■ Task item
Look through the listing and locate every line containing the word "Setup"; copy those lines.

= = =

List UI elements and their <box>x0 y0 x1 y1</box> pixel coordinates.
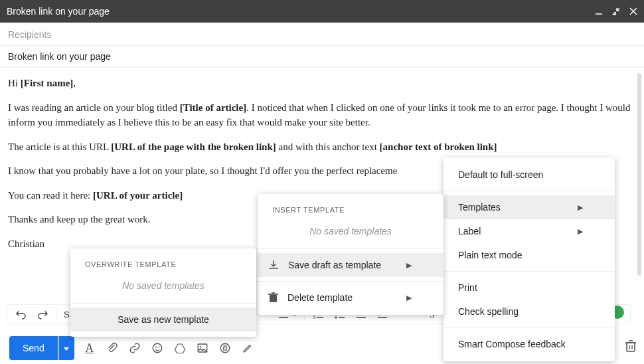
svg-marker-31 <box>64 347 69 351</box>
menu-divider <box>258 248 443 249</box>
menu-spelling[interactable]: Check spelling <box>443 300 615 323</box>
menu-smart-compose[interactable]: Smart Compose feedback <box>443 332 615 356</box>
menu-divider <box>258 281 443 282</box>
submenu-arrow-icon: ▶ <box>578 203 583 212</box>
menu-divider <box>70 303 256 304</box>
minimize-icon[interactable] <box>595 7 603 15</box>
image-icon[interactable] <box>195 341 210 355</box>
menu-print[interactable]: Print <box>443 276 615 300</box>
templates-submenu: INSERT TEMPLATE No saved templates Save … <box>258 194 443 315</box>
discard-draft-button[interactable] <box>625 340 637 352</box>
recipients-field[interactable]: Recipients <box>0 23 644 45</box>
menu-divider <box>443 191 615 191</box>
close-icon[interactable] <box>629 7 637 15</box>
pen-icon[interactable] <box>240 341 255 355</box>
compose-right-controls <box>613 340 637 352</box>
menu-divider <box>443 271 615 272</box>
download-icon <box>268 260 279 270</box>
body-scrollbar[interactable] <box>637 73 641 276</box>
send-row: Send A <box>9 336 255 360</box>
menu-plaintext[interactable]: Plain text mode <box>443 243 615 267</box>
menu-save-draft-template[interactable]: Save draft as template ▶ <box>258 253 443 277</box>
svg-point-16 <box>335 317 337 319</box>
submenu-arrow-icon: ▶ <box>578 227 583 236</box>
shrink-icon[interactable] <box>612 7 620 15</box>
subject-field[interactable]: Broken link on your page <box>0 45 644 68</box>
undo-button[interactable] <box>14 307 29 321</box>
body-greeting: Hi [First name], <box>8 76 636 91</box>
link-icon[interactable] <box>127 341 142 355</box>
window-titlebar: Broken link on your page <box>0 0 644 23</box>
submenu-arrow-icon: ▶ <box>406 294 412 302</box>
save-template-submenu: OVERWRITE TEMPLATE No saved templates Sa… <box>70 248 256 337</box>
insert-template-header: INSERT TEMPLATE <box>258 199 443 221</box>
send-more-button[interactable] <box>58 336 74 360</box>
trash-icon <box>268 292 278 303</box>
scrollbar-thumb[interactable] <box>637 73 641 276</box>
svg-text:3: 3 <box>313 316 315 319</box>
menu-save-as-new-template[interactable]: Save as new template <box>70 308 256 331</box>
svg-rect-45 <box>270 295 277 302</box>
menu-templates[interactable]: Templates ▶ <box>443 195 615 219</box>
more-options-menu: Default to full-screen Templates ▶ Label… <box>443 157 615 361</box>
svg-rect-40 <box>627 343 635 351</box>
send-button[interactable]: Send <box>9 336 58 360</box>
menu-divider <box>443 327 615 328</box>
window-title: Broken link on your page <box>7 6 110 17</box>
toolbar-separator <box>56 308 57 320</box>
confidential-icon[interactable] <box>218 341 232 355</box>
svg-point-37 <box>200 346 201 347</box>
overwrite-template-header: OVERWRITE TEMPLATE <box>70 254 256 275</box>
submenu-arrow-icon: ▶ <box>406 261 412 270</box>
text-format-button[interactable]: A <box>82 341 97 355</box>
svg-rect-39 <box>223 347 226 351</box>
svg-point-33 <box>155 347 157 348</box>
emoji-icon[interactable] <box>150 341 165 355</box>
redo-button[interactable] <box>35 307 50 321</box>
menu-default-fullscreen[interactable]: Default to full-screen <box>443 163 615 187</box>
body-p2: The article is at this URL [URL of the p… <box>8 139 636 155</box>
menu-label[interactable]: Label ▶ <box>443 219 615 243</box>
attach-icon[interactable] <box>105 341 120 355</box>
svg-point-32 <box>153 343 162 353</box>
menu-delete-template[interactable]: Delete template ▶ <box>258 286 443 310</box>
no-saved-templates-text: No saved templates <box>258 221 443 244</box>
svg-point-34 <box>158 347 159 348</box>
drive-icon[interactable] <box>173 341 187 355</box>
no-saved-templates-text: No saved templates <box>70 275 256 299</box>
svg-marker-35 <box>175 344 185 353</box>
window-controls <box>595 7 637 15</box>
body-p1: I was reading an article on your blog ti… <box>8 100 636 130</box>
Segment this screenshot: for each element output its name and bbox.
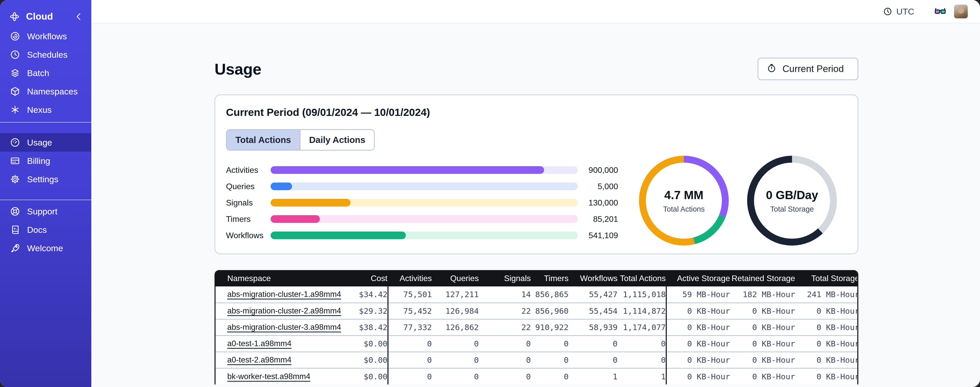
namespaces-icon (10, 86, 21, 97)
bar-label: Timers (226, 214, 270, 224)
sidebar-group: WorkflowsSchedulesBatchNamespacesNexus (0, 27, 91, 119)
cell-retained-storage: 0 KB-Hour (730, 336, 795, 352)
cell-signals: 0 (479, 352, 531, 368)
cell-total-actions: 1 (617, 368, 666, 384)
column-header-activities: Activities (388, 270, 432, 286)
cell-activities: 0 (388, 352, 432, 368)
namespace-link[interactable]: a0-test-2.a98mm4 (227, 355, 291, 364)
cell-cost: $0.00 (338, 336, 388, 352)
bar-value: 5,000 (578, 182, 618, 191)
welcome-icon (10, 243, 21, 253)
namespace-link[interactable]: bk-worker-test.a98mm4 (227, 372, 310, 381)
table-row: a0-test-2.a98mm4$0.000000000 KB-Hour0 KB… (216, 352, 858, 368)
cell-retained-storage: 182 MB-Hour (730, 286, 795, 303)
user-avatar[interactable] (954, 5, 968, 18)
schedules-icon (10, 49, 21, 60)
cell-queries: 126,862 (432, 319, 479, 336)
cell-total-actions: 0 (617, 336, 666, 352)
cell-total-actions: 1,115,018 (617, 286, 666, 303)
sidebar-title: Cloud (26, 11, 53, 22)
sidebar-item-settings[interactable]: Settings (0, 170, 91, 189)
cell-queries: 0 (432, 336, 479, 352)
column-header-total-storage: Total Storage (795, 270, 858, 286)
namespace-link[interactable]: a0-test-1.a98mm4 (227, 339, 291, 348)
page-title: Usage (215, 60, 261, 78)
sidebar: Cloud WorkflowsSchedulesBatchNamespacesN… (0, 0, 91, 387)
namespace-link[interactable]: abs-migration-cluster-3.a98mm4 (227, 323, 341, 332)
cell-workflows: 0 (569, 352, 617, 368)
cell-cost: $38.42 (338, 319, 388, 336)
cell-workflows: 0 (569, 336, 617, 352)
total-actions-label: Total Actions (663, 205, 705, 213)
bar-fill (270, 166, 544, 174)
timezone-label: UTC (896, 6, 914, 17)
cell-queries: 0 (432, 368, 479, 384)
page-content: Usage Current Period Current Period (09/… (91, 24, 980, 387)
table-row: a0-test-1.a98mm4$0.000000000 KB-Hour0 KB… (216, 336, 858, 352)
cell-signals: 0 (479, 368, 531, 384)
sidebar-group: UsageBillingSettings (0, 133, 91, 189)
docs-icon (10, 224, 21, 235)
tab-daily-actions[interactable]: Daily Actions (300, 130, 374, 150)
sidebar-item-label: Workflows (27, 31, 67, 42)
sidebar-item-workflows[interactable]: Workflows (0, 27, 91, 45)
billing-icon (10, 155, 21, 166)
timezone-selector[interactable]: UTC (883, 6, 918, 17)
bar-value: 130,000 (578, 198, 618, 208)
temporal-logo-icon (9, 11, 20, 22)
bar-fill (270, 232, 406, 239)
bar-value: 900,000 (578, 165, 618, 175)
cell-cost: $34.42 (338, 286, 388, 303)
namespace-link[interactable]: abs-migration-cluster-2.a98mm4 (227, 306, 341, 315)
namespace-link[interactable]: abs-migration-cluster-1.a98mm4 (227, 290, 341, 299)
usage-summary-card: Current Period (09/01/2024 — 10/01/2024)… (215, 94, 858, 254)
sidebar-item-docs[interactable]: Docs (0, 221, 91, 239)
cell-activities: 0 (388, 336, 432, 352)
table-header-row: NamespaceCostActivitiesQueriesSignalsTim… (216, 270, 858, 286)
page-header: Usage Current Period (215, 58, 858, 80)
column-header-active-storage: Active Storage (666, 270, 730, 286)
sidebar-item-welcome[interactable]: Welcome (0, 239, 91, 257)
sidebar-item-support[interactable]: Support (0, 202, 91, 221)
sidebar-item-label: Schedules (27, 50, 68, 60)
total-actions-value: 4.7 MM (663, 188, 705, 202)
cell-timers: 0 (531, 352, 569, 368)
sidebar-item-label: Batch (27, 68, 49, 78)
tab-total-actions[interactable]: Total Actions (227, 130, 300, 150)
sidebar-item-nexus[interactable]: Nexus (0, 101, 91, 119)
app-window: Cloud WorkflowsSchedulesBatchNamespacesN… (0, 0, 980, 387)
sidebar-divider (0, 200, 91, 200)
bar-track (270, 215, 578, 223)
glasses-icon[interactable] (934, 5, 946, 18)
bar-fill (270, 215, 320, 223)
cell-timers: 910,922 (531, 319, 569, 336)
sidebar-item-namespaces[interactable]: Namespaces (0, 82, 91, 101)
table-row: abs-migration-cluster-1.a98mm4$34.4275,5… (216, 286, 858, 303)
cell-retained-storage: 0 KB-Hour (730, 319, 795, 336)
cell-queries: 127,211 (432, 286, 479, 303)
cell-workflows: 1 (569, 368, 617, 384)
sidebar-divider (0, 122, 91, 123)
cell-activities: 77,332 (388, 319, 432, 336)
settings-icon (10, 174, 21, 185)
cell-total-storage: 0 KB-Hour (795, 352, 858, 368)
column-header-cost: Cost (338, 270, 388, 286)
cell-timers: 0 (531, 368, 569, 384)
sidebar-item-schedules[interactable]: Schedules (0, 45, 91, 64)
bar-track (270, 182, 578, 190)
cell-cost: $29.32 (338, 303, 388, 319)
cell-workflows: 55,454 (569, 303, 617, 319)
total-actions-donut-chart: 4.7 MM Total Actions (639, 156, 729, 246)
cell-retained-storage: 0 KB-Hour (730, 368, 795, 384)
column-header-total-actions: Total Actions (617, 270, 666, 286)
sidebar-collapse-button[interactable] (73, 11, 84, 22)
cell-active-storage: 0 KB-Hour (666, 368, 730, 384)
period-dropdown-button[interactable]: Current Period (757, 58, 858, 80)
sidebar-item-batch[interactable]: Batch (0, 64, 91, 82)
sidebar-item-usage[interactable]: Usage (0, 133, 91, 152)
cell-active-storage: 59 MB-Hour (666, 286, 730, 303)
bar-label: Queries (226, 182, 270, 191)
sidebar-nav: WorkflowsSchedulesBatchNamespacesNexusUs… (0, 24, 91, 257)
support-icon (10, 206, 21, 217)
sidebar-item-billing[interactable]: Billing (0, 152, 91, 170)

= = =

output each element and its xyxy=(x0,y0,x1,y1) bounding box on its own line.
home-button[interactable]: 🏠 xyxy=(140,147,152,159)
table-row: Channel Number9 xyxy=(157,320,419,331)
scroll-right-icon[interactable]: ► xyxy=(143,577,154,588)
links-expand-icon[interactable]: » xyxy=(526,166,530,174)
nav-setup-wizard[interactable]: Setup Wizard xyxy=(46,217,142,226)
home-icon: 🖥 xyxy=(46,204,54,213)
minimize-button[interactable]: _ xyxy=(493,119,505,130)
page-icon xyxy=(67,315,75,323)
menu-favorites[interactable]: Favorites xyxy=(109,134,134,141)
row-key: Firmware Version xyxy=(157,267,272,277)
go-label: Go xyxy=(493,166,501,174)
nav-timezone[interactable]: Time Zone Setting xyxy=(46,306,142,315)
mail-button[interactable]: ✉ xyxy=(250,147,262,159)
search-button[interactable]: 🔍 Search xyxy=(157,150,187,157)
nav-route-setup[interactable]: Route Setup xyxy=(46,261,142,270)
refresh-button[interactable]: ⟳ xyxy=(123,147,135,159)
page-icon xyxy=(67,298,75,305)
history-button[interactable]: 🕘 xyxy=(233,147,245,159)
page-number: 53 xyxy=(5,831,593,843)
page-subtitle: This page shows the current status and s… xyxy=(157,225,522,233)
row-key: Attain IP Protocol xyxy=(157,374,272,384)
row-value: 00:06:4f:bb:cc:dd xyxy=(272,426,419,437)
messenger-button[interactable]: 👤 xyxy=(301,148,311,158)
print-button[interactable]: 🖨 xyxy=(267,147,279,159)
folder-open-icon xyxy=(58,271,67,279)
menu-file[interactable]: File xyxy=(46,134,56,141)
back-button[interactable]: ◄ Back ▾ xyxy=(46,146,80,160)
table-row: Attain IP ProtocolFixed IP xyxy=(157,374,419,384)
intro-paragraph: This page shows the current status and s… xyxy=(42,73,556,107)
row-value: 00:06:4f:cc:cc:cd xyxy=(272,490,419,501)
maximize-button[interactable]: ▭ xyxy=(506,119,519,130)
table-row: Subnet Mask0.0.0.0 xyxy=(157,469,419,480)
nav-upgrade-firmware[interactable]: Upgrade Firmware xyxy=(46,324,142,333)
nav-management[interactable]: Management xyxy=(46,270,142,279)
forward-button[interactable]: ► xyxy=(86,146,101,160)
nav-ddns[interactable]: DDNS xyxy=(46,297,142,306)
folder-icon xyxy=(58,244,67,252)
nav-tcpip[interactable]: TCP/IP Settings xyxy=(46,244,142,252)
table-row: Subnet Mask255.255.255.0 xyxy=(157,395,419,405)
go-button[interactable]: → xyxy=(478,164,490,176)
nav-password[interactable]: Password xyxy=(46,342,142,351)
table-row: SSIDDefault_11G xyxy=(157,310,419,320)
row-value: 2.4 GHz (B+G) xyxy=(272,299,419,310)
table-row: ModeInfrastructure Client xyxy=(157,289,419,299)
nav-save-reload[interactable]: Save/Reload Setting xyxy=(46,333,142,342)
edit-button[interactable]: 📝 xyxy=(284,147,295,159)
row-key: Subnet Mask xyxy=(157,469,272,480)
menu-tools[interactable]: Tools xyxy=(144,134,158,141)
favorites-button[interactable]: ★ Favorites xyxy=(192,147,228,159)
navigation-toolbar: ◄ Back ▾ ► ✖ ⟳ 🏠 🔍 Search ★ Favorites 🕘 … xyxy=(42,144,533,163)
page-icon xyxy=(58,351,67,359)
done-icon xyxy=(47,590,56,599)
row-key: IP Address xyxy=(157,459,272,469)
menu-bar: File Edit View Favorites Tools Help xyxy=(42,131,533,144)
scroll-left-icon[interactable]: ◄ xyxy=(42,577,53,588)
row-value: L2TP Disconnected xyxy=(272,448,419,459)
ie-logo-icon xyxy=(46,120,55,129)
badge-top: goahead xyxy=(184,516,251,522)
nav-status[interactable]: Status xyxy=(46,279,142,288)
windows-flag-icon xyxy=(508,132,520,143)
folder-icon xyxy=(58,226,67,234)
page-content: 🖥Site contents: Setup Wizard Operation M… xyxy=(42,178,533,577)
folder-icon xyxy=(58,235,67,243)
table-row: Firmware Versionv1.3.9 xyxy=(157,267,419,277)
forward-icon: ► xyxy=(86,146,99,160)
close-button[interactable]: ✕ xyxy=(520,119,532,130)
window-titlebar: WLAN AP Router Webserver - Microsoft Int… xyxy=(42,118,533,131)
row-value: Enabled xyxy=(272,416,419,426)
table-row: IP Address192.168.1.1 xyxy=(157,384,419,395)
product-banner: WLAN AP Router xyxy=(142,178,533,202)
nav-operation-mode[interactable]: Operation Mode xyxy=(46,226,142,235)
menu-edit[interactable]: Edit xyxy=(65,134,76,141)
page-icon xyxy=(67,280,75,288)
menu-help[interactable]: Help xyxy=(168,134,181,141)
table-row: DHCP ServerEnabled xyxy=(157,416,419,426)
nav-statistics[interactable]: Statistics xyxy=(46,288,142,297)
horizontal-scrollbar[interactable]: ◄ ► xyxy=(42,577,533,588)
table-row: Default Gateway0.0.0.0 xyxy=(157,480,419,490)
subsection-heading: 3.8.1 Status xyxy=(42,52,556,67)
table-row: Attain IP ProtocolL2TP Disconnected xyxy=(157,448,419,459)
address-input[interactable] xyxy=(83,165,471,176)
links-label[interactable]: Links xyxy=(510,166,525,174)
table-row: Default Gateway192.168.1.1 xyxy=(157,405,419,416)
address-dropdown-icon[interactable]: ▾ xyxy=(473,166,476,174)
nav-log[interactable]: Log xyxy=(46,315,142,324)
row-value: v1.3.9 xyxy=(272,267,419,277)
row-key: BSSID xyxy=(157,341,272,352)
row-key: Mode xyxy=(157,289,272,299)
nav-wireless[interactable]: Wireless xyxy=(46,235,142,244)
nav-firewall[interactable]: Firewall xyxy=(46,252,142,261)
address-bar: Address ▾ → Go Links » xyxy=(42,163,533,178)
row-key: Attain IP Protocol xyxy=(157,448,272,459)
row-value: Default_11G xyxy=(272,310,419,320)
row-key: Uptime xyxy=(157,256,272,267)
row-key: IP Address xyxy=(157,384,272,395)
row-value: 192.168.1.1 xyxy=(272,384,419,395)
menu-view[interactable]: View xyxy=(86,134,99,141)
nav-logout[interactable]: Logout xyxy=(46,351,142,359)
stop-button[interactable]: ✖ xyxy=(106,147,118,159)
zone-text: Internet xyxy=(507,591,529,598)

= = =

■ Result for this exercise
nav-setup-wizard[interactable]: Setup Wizard xyxy=(46,217,142,226)
nav-route-setup[interactable]: Route Setup xyxy=(46,261,142,270)
page-content: 🖥Site contents: Setup Wizard Operation M… xyxy=(42,178,533,577)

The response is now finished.